To help people quit smoking by changing their point of view. This can be done by getting a person to think of his or her body as a baby's body. You wouldn't put smoke in a baby's body, Spiegel says.

To reduce anxiety by separating the physical response from the psychological one so the body doesn't get uptight, Spiegel says.

To retrieve or enlarge details of memories, Gravitz says. He practices this kind of forensic hypnosis to help witnesses for law enforcement agencies.

To explore the unconscious memory and uncover why someone has an irrational fear, Gravitz says.

Hypnosis also is used for entertainment, of which Spiegel does not approve.

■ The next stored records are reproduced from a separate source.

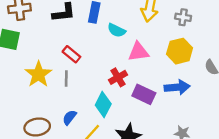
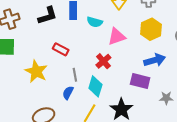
gray line: (66, 79) -> (75, 75), moved
purple rectangle: (144, 94) -> (140, 81), moved
blue semicircle: (69, 117) -> (68, 93), moved

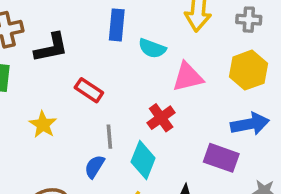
black L-shape: (48, 16) -> (51, 48), moved
yellow star: (36, 71) -> (43, 124), size x0.7

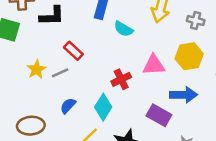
pink triangle: (188, 77) -> (154, 65), moved
gray line: (109, 137) -> (60, 73), moved, turned 60

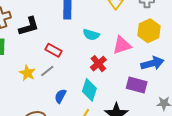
cyan semicircle: (123, 29) -> (91, 35), moved

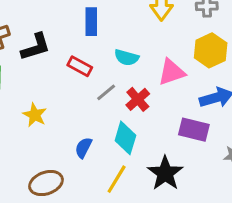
red rectangle: (54, 50) -> (80, 66), moved
gray line: (47, 71) -> (106, 92), moved

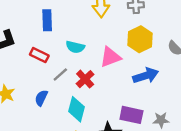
purple rectangle: (194, 130) -> (131, 115), moved
blue semicircle: (83, 148) -> (41, 98), moved

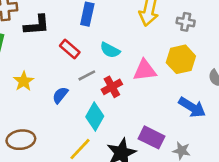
blue arrow: (146, 76) -> (192, 107), moved, turned 35

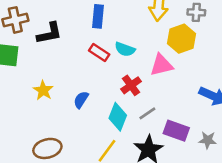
red rectangle: (70, 49) -> (99, 53), moved
yellow hexagon: (181, 59) -> (181, 39), moved
gray line: (87, 75) -> (147, 113), moved

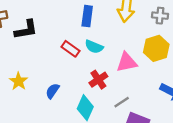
blue rectangle: (98, 16) -> (87, 16), moved
yellow hexagon: (181, 39) -> (156, 48), moved
gray line: (147, 113) -> (122, 102), moved

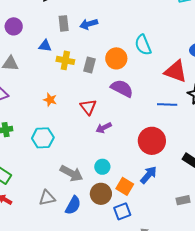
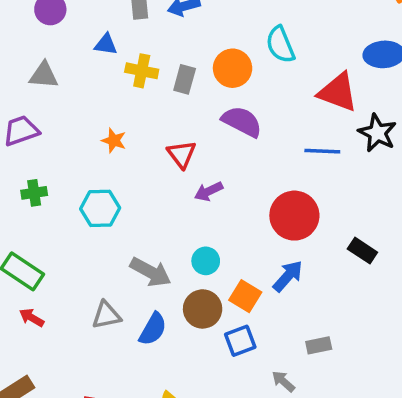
gray rectangle: (183, 200) -> (319, 345), moved

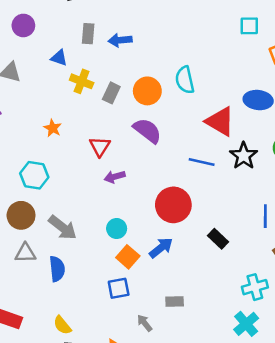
cyan circle: (206, 261) -> (117, 229), moved
brown circle: (203, 309) -> (21, 215), moved
blue semicircle: (153, 329) -> (57, 269), turned -45

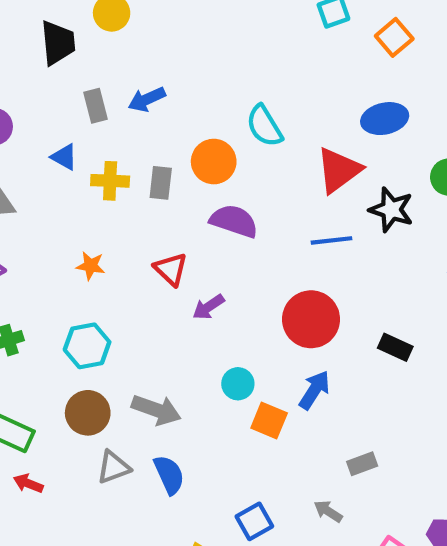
blue triangle: (59, 58) -> (64, 157), turned 30
red triangle: (220, 121) -> (339, 170), turned -48
blue square: (119, 288) -> (254, 521), moved

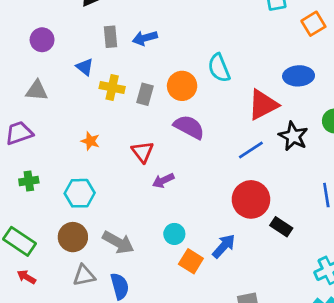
blue line: (331, 240) -> (251, 150), turned -36
red circle: (311, 319) -> (251, 199), moved

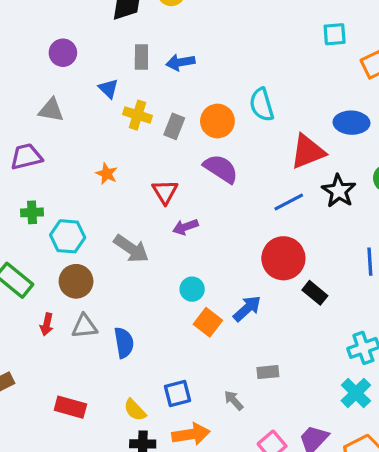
cyan hexagon: (80, 193) -> (68, 236), moved
gray arrow: (118, 242) -> (131, 249), moved
red arrow: (26, 277) -> (47, 324), moved, turned -114

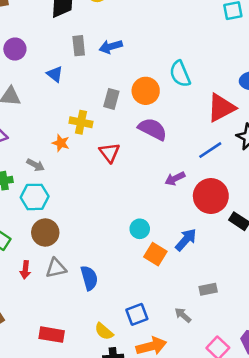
yellow cross: (138, 115) -> (81, 122), moved
purple arrow: (185, 227) -> (175, 179), moved
gray arrow: (131, 249) -> (36, 165), moved, size x0.6

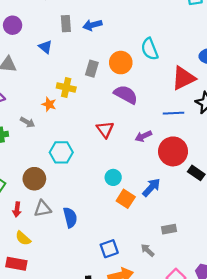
blue line: (210, 150) -> (173, 113), turned 30
red triangle: (109, 153) -> (105, 129), moved
cyan hexagon: (35, 197) -> (61, 152), moved
yellow semicircle: (104, 331) -> (23, 238), moved
red rectangle: (52, 335) -> (16, 264), moved

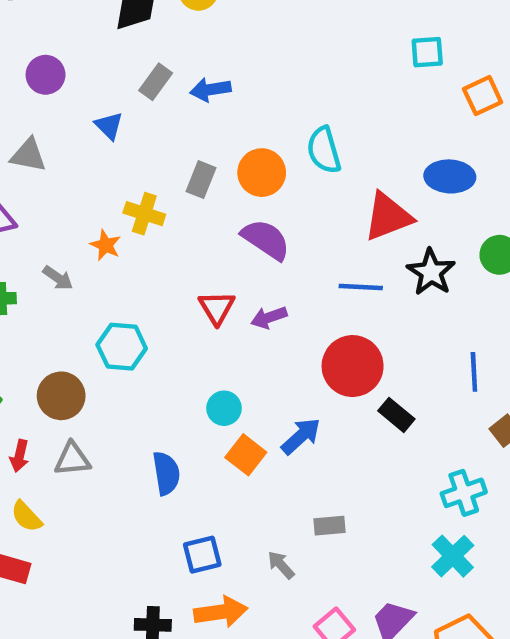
gray rectangle: (66, 24) -> (156, 82), turned 35
purple arrow: (143, 136) -> (269, 317), moved
blue semicircle: (70, 217) -> (166, 473), moved

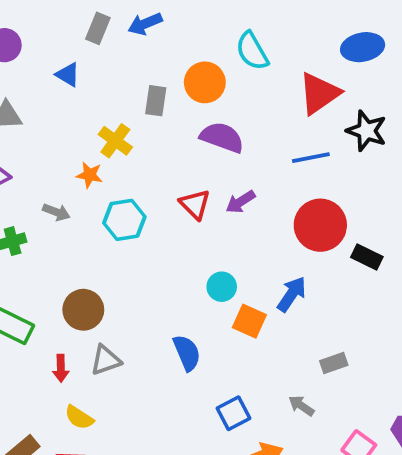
yellow cross: (144, 214) -> (115, 141), turned 32
cyan hexagon: (122, 347) -> (124, 220), moved

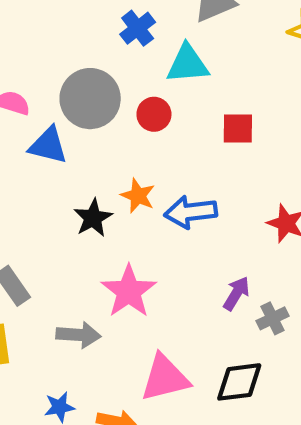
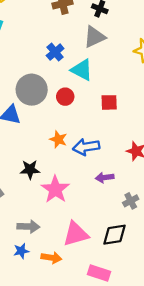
cyan triangle: (188, 64) -> (82, 70), turned 35
black star: (93, 218) -> (30, 170), moved, turned 30
purple arrow: (236, 293) -> (105, 178), moved, turned -126
gray arrow: (78, 335) -> (28, 227), moved

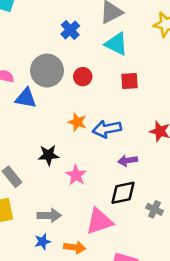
cyan triangle: (82, 70) -> (116, 44), moved
pink star: (55, 189) -> (76, 175), size x0.7
gray cross: (131, 201) -> (154, 209), moved, turned -35
black diamond: (115, 235) -> (123, 193), moved

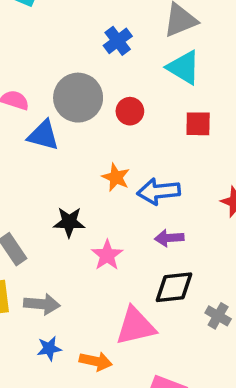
purple arrow: (128, 160) -> (169, 238), moved
gray arrow: (49, 215) -> (42, 304), moved

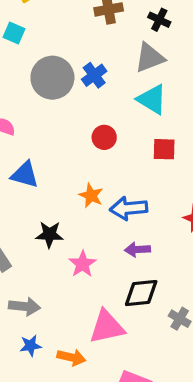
gray circle: (78, 98) -> (52, 78), moved
blue triangle: (43, 135) -> (25, 175), moved

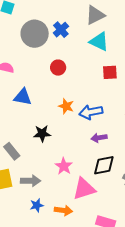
red circle: (104, 137) -> (58, 68), moved
pink star: (83, 264) -> (64, 166), moved

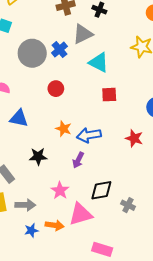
gray triangle: (95, 15) -> (83, 34), moved
purple arrow: (99, 138) -> (78, 160), moved, turned -56
orange arrow: (63, 210) -> (55, 225), moved

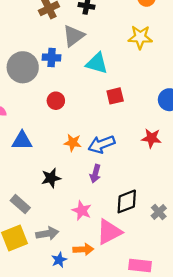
blue cross: (59, 50) -> (52, 58), turned -35
gray cross: (128, 205) -> (159, 212), turned 32

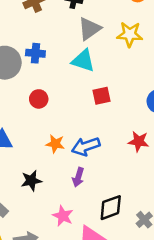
gray triangle: (73, 36) -> (89, 29), moved

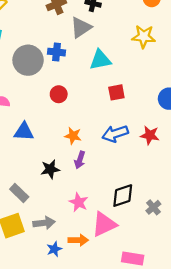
gray triangle: (89, 29) -> (81, 27), moved
cyan triangle: (83, 61) -> (100, 60), turned -30
blue arrow: (86, 146) -> (115, 134), moved
purple arrow: (78, 177) -> (80, 160), moved

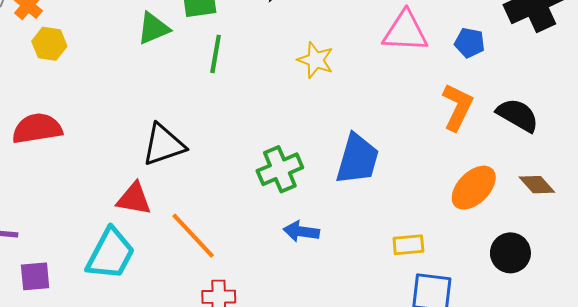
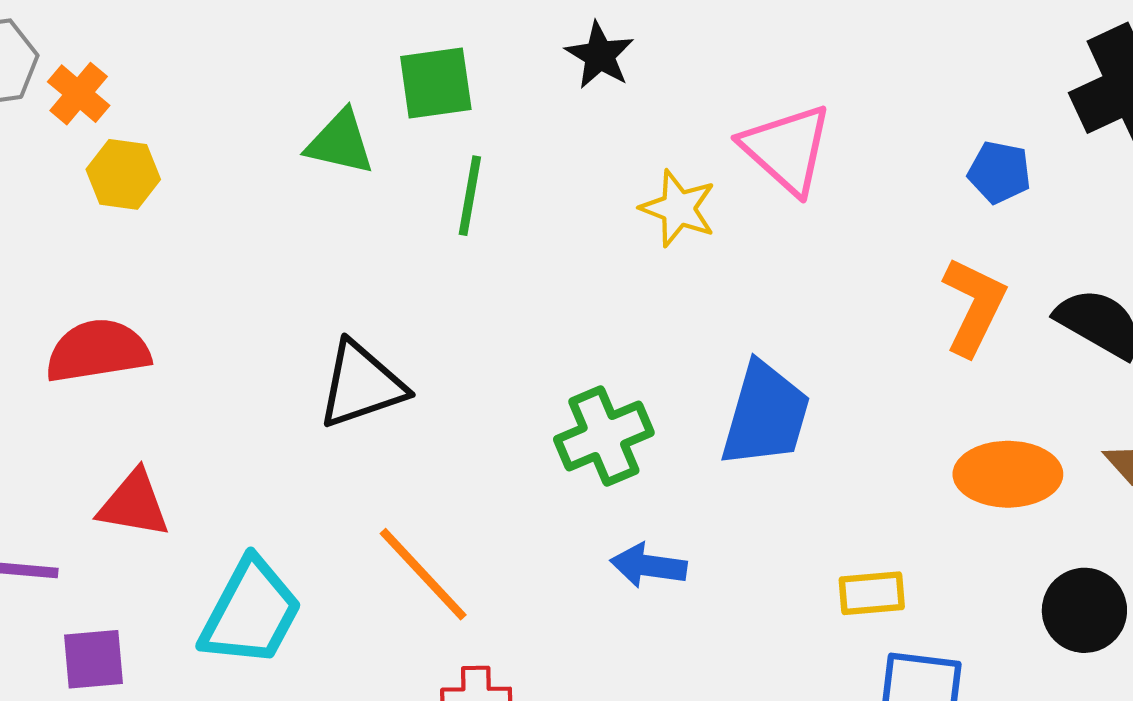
green triangle: (153, 28) -> (340, 142), turned 36
pink triangle: (405, 32) -> (787, 149), moved, turned 39
orange ellipse: (474, 188) -> (1008, 474), turned 45
red triangle: (134, 199) -> (134, 504), moved

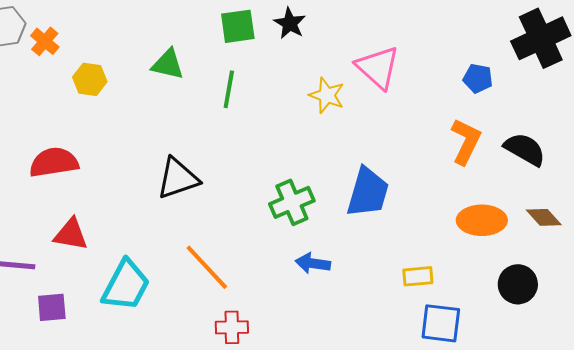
green square: (436, 83) -> (238, 26), moved
yellow hexagon: (123, 174) -> (90, 79), moved

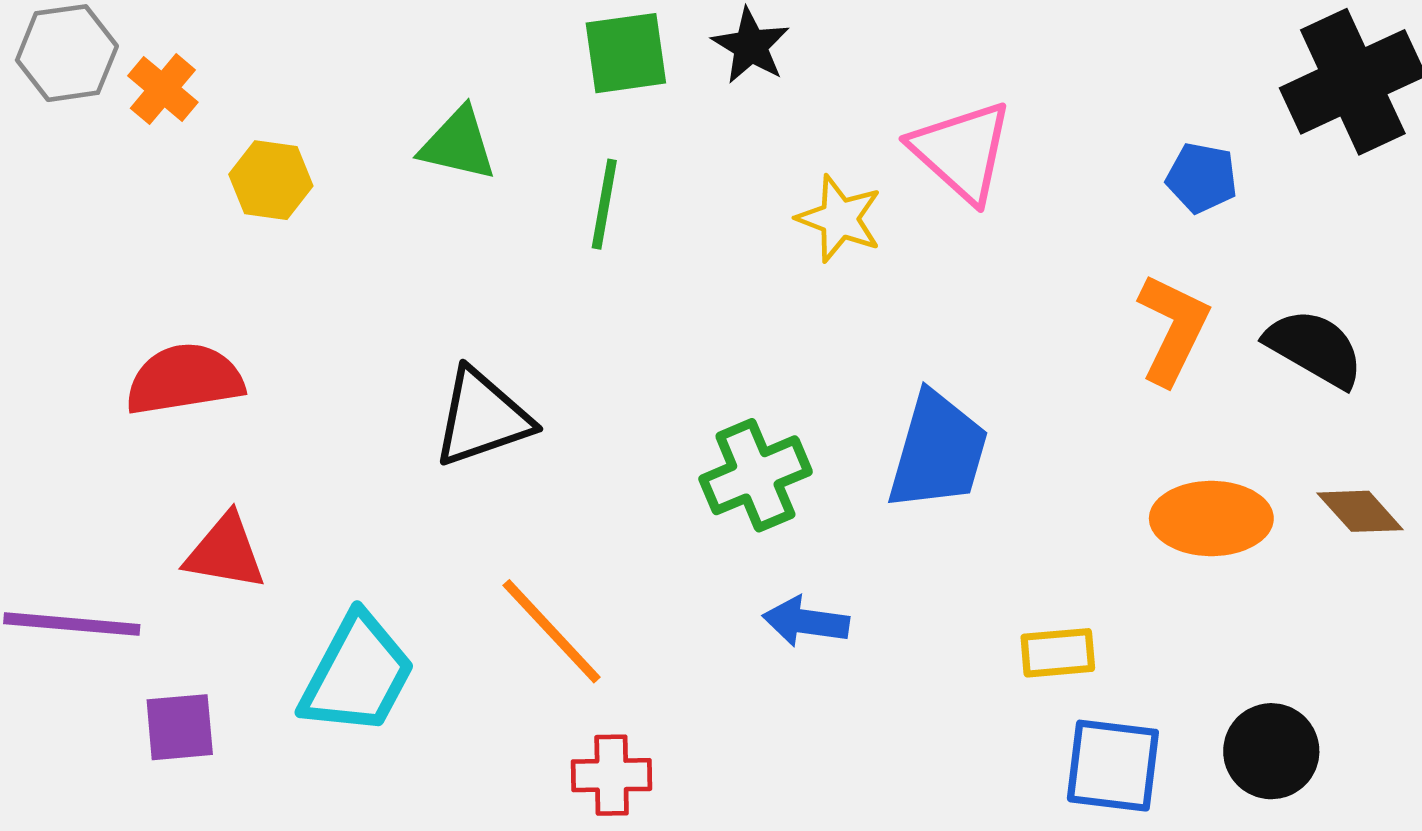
black circle: (518, 284) -> (1271, 751), moved

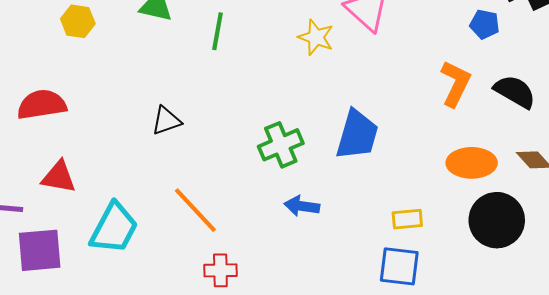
blue pentagon: (1202, 178) -> (485, 24), moved
black triangle: (482, 418) -> (166, 121), size x0.7
purple square: (180, 727) -> (40, 250), size x1.5
black circle: (1271, 751) -> (497, 220), moved, size x1.4
blue square: (1113, 766) -> (399, 266), moved

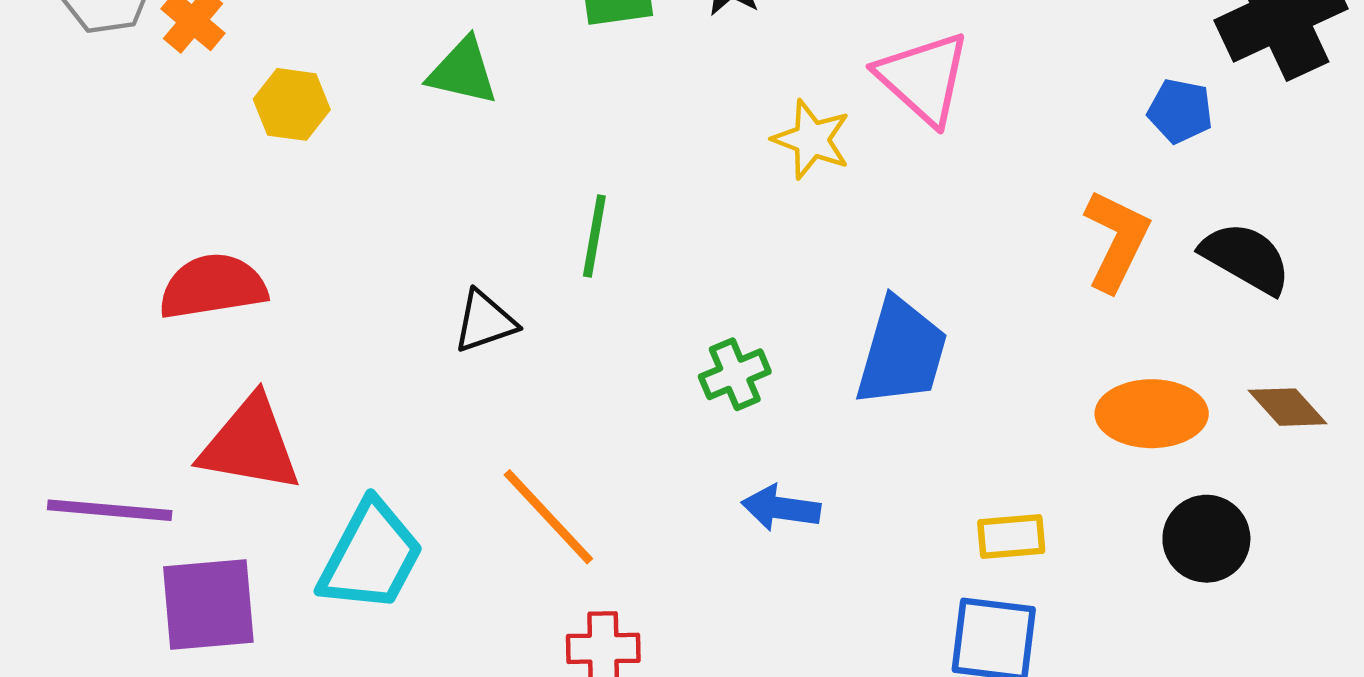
green line: (217, 31) -> (594, 236), moved
green cross: (281, 145) -> (735, 374), size x0.7
red triangle: (59, 177) -> (250, 444), size x1.4
black circle: (497, 220) -> (1206, 539), size x0.7

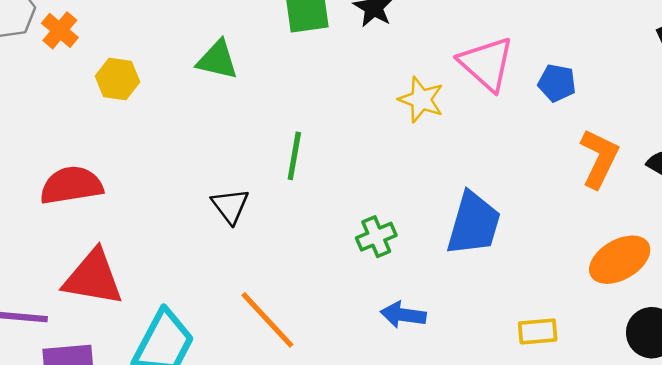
blue pentagon: (1180, 111) -> (557, 83), moved
black triangle: (485, 322) -> (230, 206), turned -48
orange ellipse: (1152, 414) -> (620, 260), turned -30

"Because people are suspending critical judgment," he says. While they are less likely to do something in a hypnotic state that they wouldn't ordinarily do, it's not impossible for them to do something out of character, he says.

In a hypnotic state, people might not be thinking of the consequences of their actions or the motivation of the person asking them to do something, Spiegel says. They could regret their actions later.

SGA President Lexi Shingleton was part of a group of about 20 people who volunteered to be hypnotized at last year's show.

"I remember dancing to Michael Jackson music. It's like being in another state of mind," Shingleton says.

Afterward, some people said they felt exhausted or energized.

"I felt like I had more energy, like I was awake," says Shingleton, 21, of Clear Spring.

Naik-Bengali says he focuses on hypnotizing the volunteers who seem more susceptible to hypnosis.

He has them focus their gaze, internally with eyes shut or externally; has them take deep rhythmic breaths so they can focus on his voice; and sometimes has them stretch.

Not everyone can be hypnotized, experts say. It's not known why someone can or cannot be, Spiegel says.

If you go ...

WHAT: Hypnosis show

WHEN: 11:15 a.m. Wednesday, March 22

WHERE: Hilltop Grill in the College Center, Hagerstown Community College off Robinwood Drive, east of Hagerstown. As you enter the campus, the College Center is on the left, behind the Learning Resource Center and at the top of the hill.